● EXERCISE DETAILS: Where the records hold the string "digital", show the whole line it sits on.

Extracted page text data
Segment Open
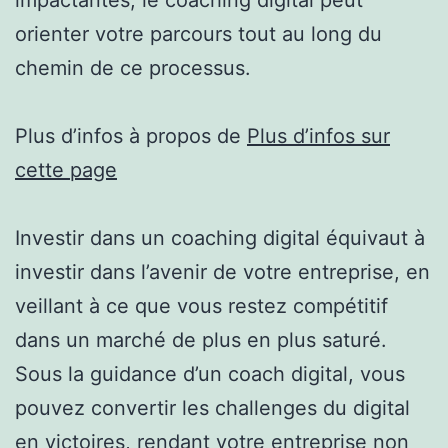
orienter votre parcours tout au long du
chemin de ce processus.
Plus d’infos à propos de
Plus d’infos sur
cette page
Investir dans un coaching digital équivaut à
investir dans l’avenir de votre entreprise, en
veillant à ce que vous restez compétitif
dans un marché de plus en plus saturé.
Sous la guidance d’un coach digital, vous
pouvez convertir les challenges du digital
en victoires, rendant votre entreprise non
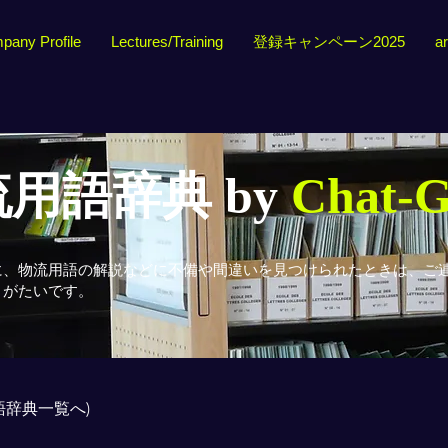
pany Profile
Lectures/Training
登録キャンペーン2025
ar
用語辞典 by
Chat-
に、物流用語の解説などに不備や間違いを見つけられたときは、ご
りがたいです。
用語辞典一覧へ)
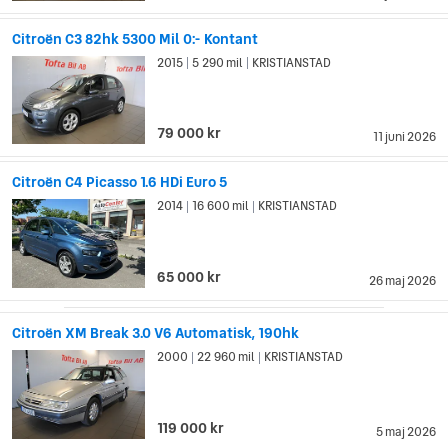
och bilförare som söker efter högsta kvalitet.
Citroën C3 82hk 5300 Mil 0:- Kontant
2015
5 290 mil
KRISTIANSTAD
|
|
79 000 kr
11 juni 2026
Citroën C4 Picasso 1.6 HDi Euro 5
2014
16 600 mil
KRISTIANSTAD
|
|
65 000 kr
26 maj 2026
Citroën XM Break 3.0 V6 Automatisk, 190hk
2000
22 960 mil
KRISTIANSTAD
|
|
119 000 kr
5 maj 2026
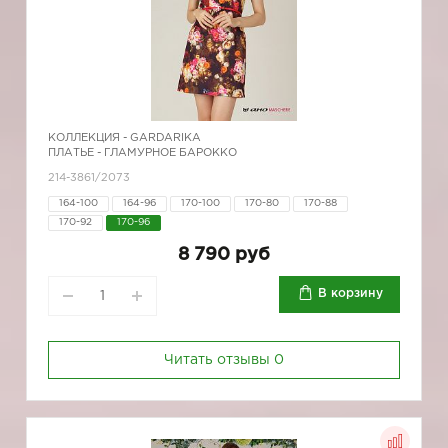
КОЛЛЕКЦИЯ -
GARDARIKA
ПЛАТЬЕ - ГЛАМУРНОЕ БАРОККО
214-3861/2073
164-100
164-96
170-100
170-80
170-88
170-92
170-96
8 790 руб
В корзину
Читать отзывы
0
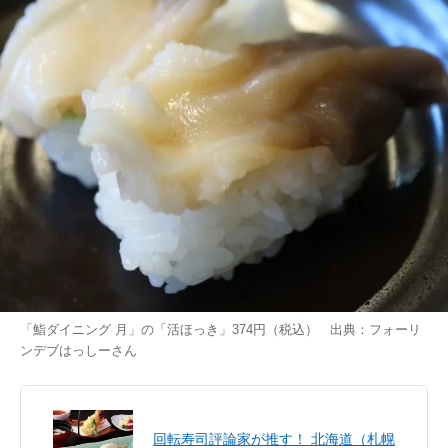
「鮨ダイニング 月」の「活ほっき」374円（税込） 出典：
フォーリ
ンデブはっしー
さん
回転寿司評論家が推す！ 北海道（札幌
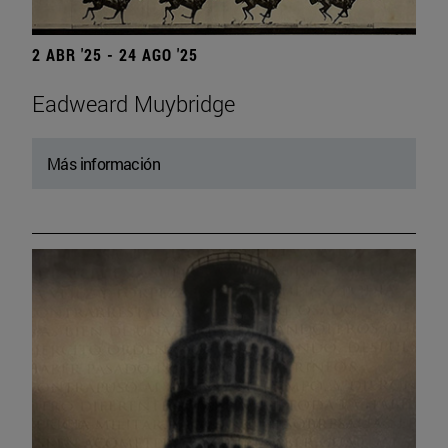
2 ABR '25 - 24 AGO '25
Eadweard Muybridge
Más información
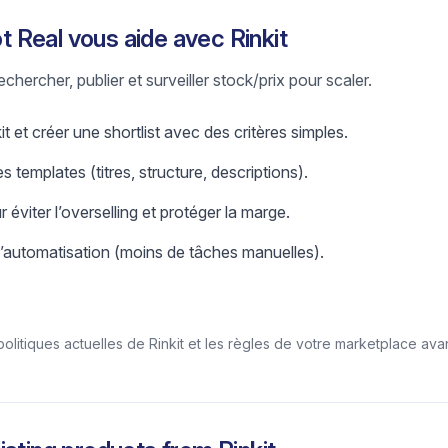
Real vous aide avec Rinkit
chercher, publier et surveiller stock/prix pour scaler.
t et créer une shortlist avec des critères simples.
s templates (titres, structure, descriptions).
r éviter l’overselling et protéger la marge.
l’automatisation (moins de tâches manuelles).
politiques actuelles de Rinkit et les règles de votre marketplace avan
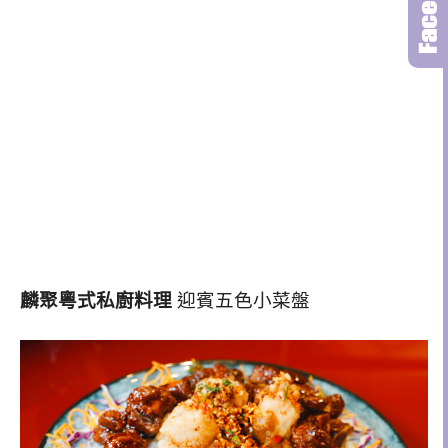
麟聚粵式私廚料理
迎賓五色小菜盤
Segment Closed
● ANSWER SPACE:
Investir dans un coaching digital équivaut à
Sous la guidance d’un coach digital, vous
pouvez convertir les challenges du digital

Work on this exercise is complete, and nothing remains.